Introduction to batch jobs

A batch job refers to a task or a series of tasks that can be executed without user intervention. These jobs are submitted to a job scheduler, which manages resources and executes them when the required resources (such as CPUs, memory, etc.) become available. Unity uses Slurm, a popular open-source job scheduler used in many supercomputing clusters and high-performance computing (HPC) setups.

sbatch is a command within Slurm that is used to submit batch jobs. sbatch is a non-blocking command, meaning there is no circumstance where running the command will cause it to hold. If the resources requested in the batch job are unavailable, the job will be placed into a queue and will start to run once resources become available.

This page guides you through the following:

Introduction to batch jobs

Create and submit a batch job

There are two parts to submitting a batch job:

You need to create a batch script, which is a separate file that contains all of the parameters for your job and the commands you want to run.
You need to use the sbatch command to submit the batch job you created.

The following steps will guide you through how to create and submit a batch job in more detail.

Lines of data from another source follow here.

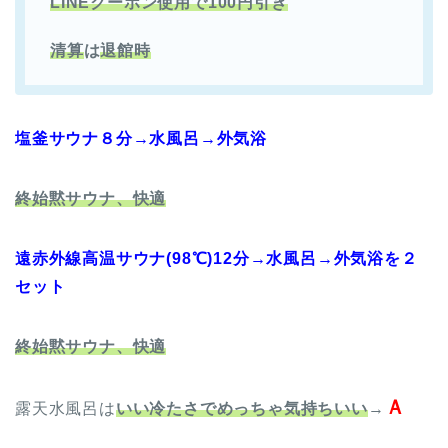
LINEクーポン使用で100円引き
清算
は
退館時
塩釜サウナ８分→水風呂→外気浴
終始黙サウナ、快適
遠赤外線高温サウナ(98℃)12分→水風呂→外気浴を２
セット
終始黙サウナ、快適
Ａ
露天水風呂は
いい冷たさでめっちゃ気持ちいい
→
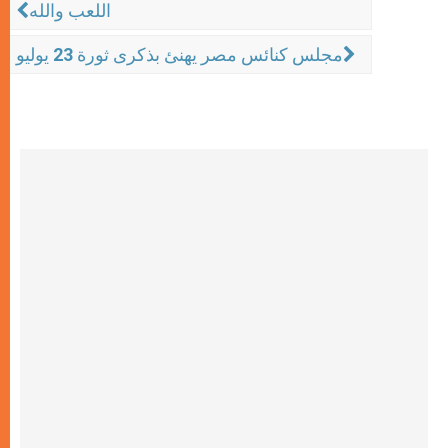
اللعب والله
مجلس كنائس مصر يهنئ بذكرى ثورة 23 يوليو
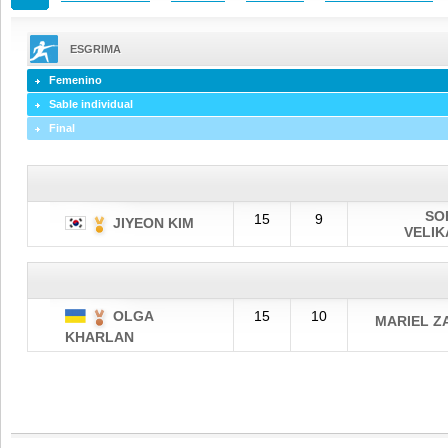
ESGRIMA
Femenino
Sable individual
Final
SO
15
9
JIYEON KIM
VELIK
OLGA
15
10
MARIEL Z
KHARLAN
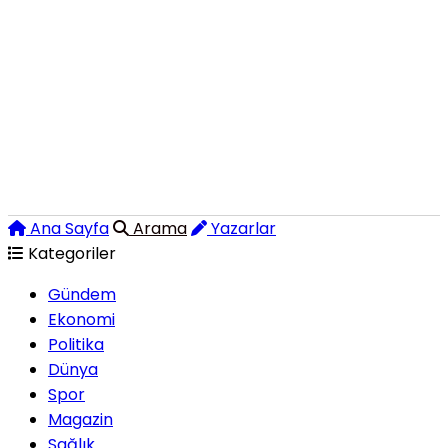
Ana Sayfa
Arama
Yazarlar
Kategoriler
Gündem
Ekonomi
Politika
Dünya
Spor
Magazin
Sağlık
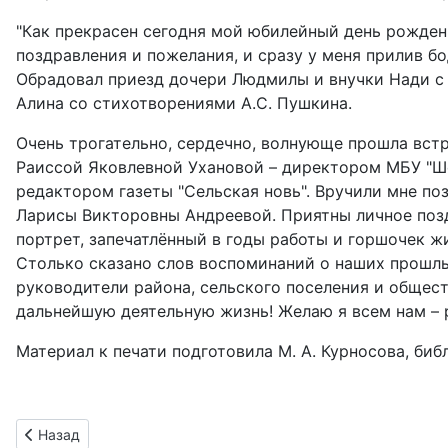
"Как прекрасен сегодня мой юбилейный день рождени
поздравления и пожелания, и сразу у меня прилив бод
Обрадовал приезд дочери Людмилы и внучки Нади с 
Алина со стихотворениями А.С. Пушкина.
Очень трогательно, сердечно, волнующе прошла вст
Раиссой Яковлевной Ухановой – директором МБУ "Ше
редактором газеты "Сельская новь". Вручили мне по
Ларисы Викторовны Андреевой. Приятны личное поздр
портрет, запечатлённый в годы работы и горшочек 
Столько сказано слов воспоминаний о наших прошлы
руководители района, сельского поселения и общест
дальнейшую деятельную жизнь! Желаю я всем нам – 
Материал к печати подготовила М. А. Курносова, б
Предыдущий: Итоги 2021 года: культура и спорт
Назад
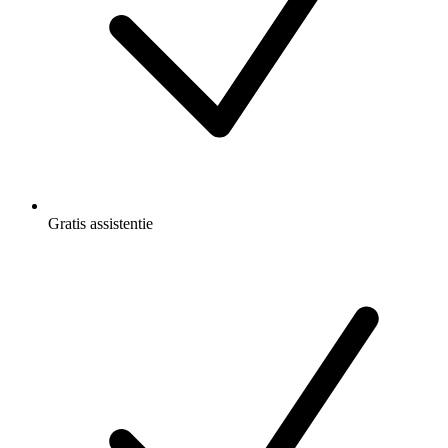
Gratis
assistentie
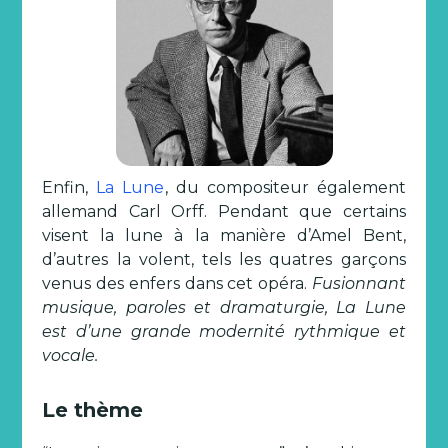
Enfin,
La Lune
, du compositeur également
allemand Carl Orff. Pendant que certains
visent la lune à la manière d’Amel Bent,
d’autres la volent, tels les quatres garçons
venus des enfers dans cet opéra.
Fusionnant
musique, paroles et dramaturgie, La Lune
est d’une grande modernité rythmique et
vocale.
Le thème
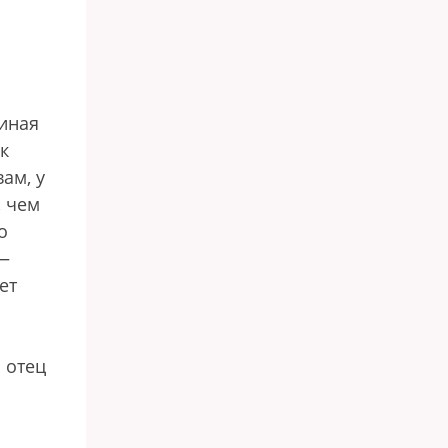
диная
к
ам, у
, чем
о
 —
ет
 отец
,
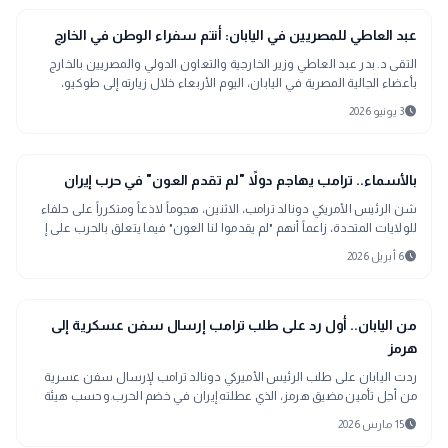
public
الأخبار المحلية
عبد العاطي للمصريين في اليابان: أنتم سفراء الوطن في الخارج
التقى د. بدر عبد العاطي وزير الخارجية والتعاون الدولي والمصريين بالخارج
بأعضاء الجالية المصرية في اليابان، اليوم الأربعاء خلال زيارته إلى طوكيو،
بحضور
schedule
3 يونيو 2026
language
اخبار عالمية
بالأسماء.. ترامب يهاجم دولاً "لم تقدم العون" في حرب إيران
شن الرئيس الأمريكي دونالد ترامب، الاثنين، هجوماً لاذعاً ومتكرراً على حلفاء
للولايات المتحدة، زاعماً أنهم "لم يقدموا لنا العون" فيما يتعلق بالحرب على إ
schedule
6 أبريل 2026
language
اخبار عالمية
من اليابان.. أول رد على طلب ترامب إرسال سفن عسكرية إلى
هرمز
ردت اليابان على طلب الرئيس الأميركي دونالد ترامب لإرسال سفن عسرية
من أجل تأمين مضيق هرمز، الذي عطلته إيران في خضم الحرب.وحسب هيئة
الإذاعة اليابانية، أ
schedule
15 مارس 2026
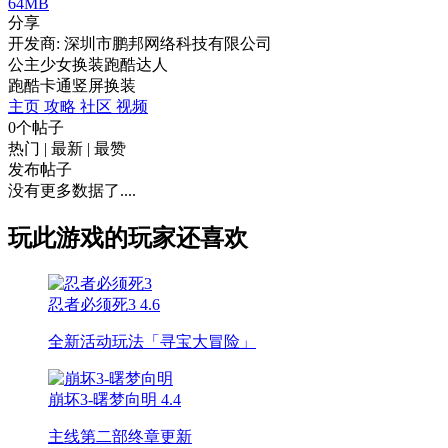
64MB
分享
开发商: 深圳市鹏邦网络科技有限公司
公主少女换装跑酷达人
跑酷
卡通
竖屏
换装
主页
攻略
社区
视频
0个帖子
热门
|
最新
|
最赞
发布帖子
没有更多数据了....
玩此游戏的玩家还喜欢
忍者必须死3
4.6
全新活动玩法「寻宝大冒险」
崩坏3-曙梦向明
4.4
主线第二部终章更新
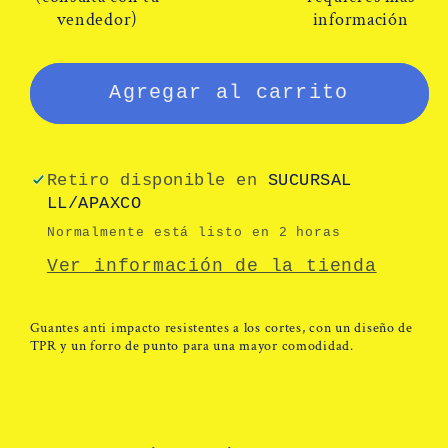
Ringers
Ringers
vendedor)
información
065
065
Agregar al carrito
Retiro disponible en
SUCURSAL
LL/APAXCO
Normalmente está listo en 2 horas
Ver información de la tienda
Guantes anti impacto resistentes a los cortes, con un diseño de
TPR y un forro de punto para una mayor comodidad.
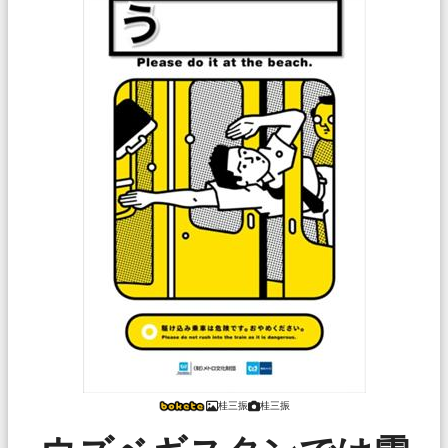
桂三振
桂三振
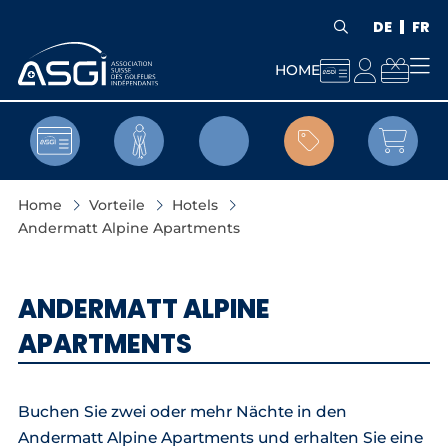
DE
FR



HOME


Home
Vorteile
Hotels
Andermatt Alpine Apartments
ANDERMATT ALPINE
APARTMENTS
Buchen Sie zwei oder mehr Nächte in den
Andermatt Alpine Apartments und erhalten Sie eine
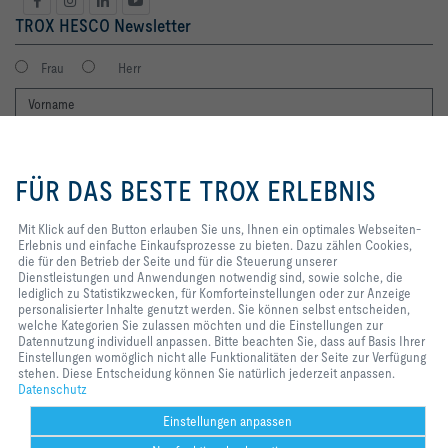
TROX HESCO Newsletter
Frau
Herr
Mit Klick auf den Button erlauben
Sie uns, Ihnen ein optimales
FÜR DAS BESTE TROX ERLEBNIS
Webseiten-Erlebnis und einfache
Einkaufsprozesse zu bieten. Dazu
zählen Cookies, die für den
Mit Klick auf den Button erlauben Sie uns, Ihnen ein optimales Webseiten-
Betrieb der Seite und für die
Erlebnis und einfache Einkaufsprozesse zu bieten. Dazu zählen Cookies,
Ich möchte den Newsletter der TROX SE erhalten. Die Hinweise zum
Steuerung unserer
die für den Betrieb der Seite und für die Steuerung unserer
Datenschutz habe ich gelesen. Selbstverständlich können Sie sich
Dienstleistungen und
Dienstleistungen und Anwendungen notwendig sind, sowie solche, die
jederzeit problemlos vom Newsletter wieder abmelden. Am Ende eines
Anwendungen notwendig sind,
lediglich zu Statistikzwecken, für Komforteinstellungen oder zur Anzeige
jeden Newsletters finden Sie einen entsprechenden Abmeldelink.
sowie solche, die lediglich zu
personalisierter Inhalte genutzt werden. Sie können selbst entscheiden,
Statistikzwecken, für
welche Kategorien Sie zulassen möchten und die Einstellungen zur
Jetzt abonnieren
Komforteinstellungen oder zur
Datennutzung individuell anpassen. Bitte beachten Sie, dass auf Basis Ihrer
Anzeige personalisierter Inhalte
Einstellungen womöglich nicht alle Funktionalitäten der Seite zur Verfügung
genutzt werden. Sie können selbst
stehen. Diese Entscheidung können Sie natürlich jederzeit anpassen.
entscheiden, welche Kategorien
Datenschutz
Home
Kontakt
Impressum
AGB
AEB
Datenschutz
Disclaimer
Sie zulassen möchten und die
2026 © TROX HESCO Schweiz AG
Einstellungen zur Datennutzung
Einstellungen anpassen
individuell anpassen. Bitte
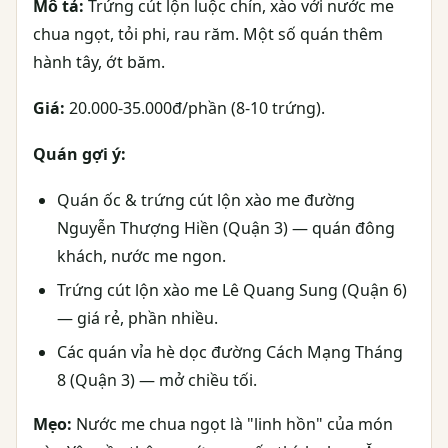
Mô tả:
Trứng cút lộn luộc chín, xào với nước me
chua ngọt, tỏi phi, rau răm. Một số quán thêm
hành tây, ớt băm.
Giá:
20.000-35.000đ/phần (8-10 trứng).
Quán gợi ý:
Quán ốc & trứng cút lộn xào me đường
Nguyễn Thượng Hiền (Quận 3) — quán đông
khách, nước me ngon.
Trứng cút lộn xào me Lê Quang Sung (Quận 6)
— giá rẻ, phần nhiều.
Các quán vỉa hè dọc đường Cách Mạng Tháng
8 (Quận 3) — mở chiều tối.
Mẹo:
Nước me chua ngọt là "linh hồn" của món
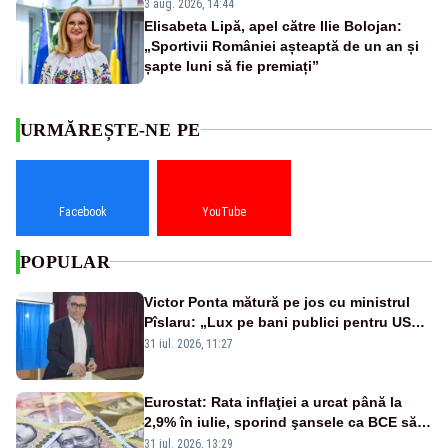
3 aug. 2026, 14:44
Elisabeta Lipă, apel către Ilie Bolojan:
„Sportivii României așteaptă de un an și
șapte luni să fie premiați”
URMĂREȘTE-NE PE
Facebook
YouTube
POPULAR
Victor Ponta mătură pe jos cu ministrul
Pîslaru: „Lux pe bani publici pentru USR-
iști”
31 iul. 2026, 11:27
Eurostat: Rata inflaţiei a urcat până la
2,9% în iulie, sporind şansele ca BCE să
majoreze dobânda
31 iul. 2026, 13:29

Create a batch script file in your preferred location.
In the first line of the batch script, write the line #!/bin/bash, or whichever interpreter you need. If you are unsure of which interpreter to use, use #!/bin/bash.
After the #!/bin/bash line, specify your #SBATCH parameters. These parameters specify important information about your batch job, such as the number of cores per task or the amount of memory you are requesting.
The following example is a simple batch script that contains common sbatch parameters.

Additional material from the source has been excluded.